Characterization of the N‐terminal Arms of the Polymerase Manager Protein UmuD

Abstract

Escherichia coli cells that are exposed to exogenous or endogenous DNA damaging agents invoke the SOS response that involves expression of the umuD gene products. Full-length UmuD is expressed as a 139-amino-acid protein, which eventually cleaves its N-terminal 24 amino acids to form UmuD′. Both UmuD and UmuD′ exist alone as homodimers, but can also exchange to form UmuDD′ heterodimers. The N-termini of UmuD exist as conformationally-dynamic arms, and contain a number of recognition sites for partner proteins. Cleavage of UmuD to UmuD′ dramatically affects the function of the protein, and activates UmuC for translesion synthesis (TLS).

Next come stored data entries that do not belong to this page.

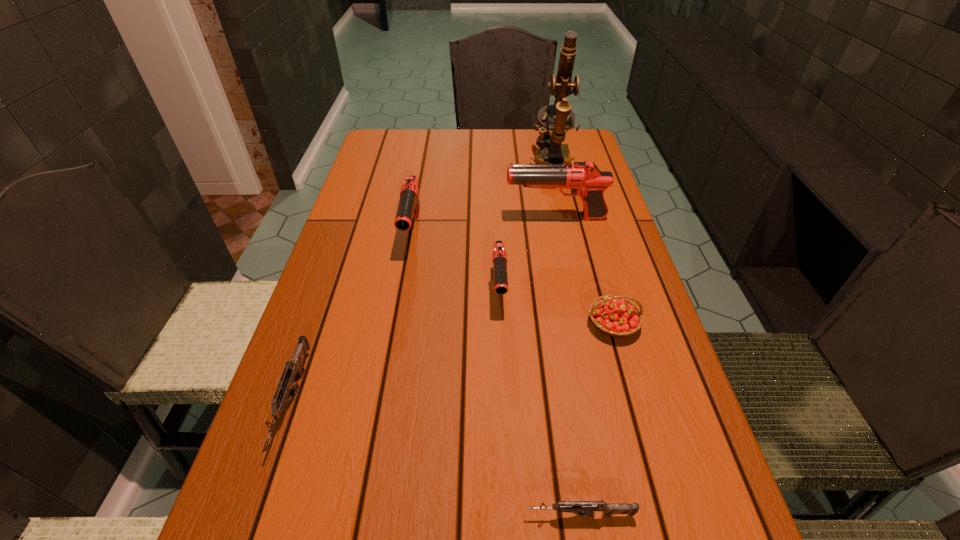 Image resolution: width=960 pixels, height=540 pixels. Find the location of `the leftmost gun`. the leftmost gun is located at coordinates (295, 366).

Image resolution: width=960 pixels, height=540 pixels. Find the location of `the leftmost object`. the leftmost object is located at coordinates (295, 366).

Locate an element on the screen. the shortest gun is located at coordinates (582, 508).

At what (x,y) coordinates should I click in order to perform the action: click on the nearer grey gun. Please return your answer as a coordinate pair (x, y). Image resolution: width=960 pixels, height=540 pixels. Looking at the image, I should click on (582, 508).

At what (x,y) coordinates should I click in order to perform the action: click on vacant point located 0.270m on the front of the tallest object. Please return your answer as a coordinate pair (x, y). Looking at the image, I should click on click(568, 234).

Where is `vacant region located 0.260m at the aiming end of the tallest gun`? vacant region located 0.260m at the aiming end of the tallest gun is located at coordinates (409, 218).

Find the location of a particular element. This screenshot has width=960, height=540. free location located at the aiming end of the tallest gun is located at coordinates (461, 218).

Identify the location of vacant area situated 0.120m at the aiming end of the tallest gun. The width and height of the screenshot is (960, 540). (461, 218).

Where is `vacant space located at the aiming end of the fifth shortest object`? The width and height of the screenshot is (960, 540). vacant space located at the aiming end of the fifth shortest object is located at coordinates (396, 324).

Locate an element on the screen. Image resolution: width=960 pixels, height=540 pixels. vacant space located at the aiming end of the third gun from right to left is located at coordinates [501, 335].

We have constructed additional N-terminal truncations of UmuD, UmuD 8 (UmuD Δ1-7) and UmuD 18 (UmuD Δ1-17), and are probing the conformation of the N-terminal arms, their effect on cleavage as well as their effect on protein-protein interactions. We found that the loss of just the N-terminal seven amino acids of UmuD results in significant changes in conformation of the N-terminal arms and in relative preference for binding sites on the partner protein DNA polymerase III α subunit. UmuD 8 is cleaved as efficiently as full-length UmuD in vitro and in vivo, but expression of plasmid-borne UmuD 8 makes cells hypersensitive to UV irradiation. UmuD 18 does not cleave to form UmuDʹ, but confers resistance to UV irradiation. We used site-directed spin labeling for analysis by electron paramagnetic resonance (EPR) and covalent cross-linking to characterize the local motion of the N-terminal arms of the different UmuD variants. This investigation will lead to understanding the mechanism by which UmuD 8 causes UV hypersensitivity. This work is supported by the National Science Foundation and American Cancer Society.